Task instructions: Below are the records; copy every line in them that holds the string "Datei".

Information shown:
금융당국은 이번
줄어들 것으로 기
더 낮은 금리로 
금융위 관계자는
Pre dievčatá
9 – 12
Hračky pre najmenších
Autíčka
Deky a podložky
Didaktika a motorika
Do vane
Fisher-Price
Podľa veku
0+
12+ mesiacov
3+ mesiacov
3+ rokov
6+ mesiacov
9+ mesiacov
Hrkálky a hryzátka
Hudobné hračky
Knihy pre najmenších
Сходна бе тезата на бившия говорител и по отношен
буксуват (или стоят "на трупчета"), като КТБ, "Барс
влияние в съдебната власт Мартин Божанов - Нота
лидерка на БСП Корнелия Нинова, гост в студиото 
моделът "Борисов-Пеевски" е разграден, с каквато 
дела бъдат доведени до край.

...

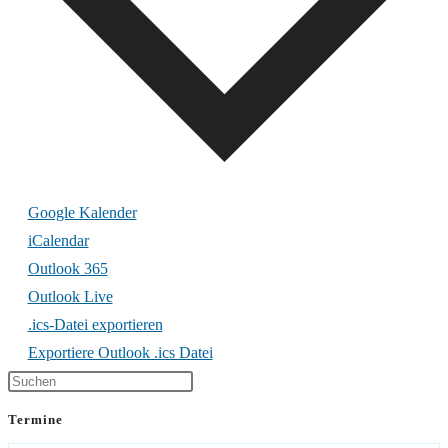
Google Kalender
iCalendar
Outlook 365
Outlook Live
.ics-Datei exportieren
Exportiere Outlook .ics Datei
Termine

Result of the exercise:
.ics-Datei exportieren
Exportiere Outlook .ics Datei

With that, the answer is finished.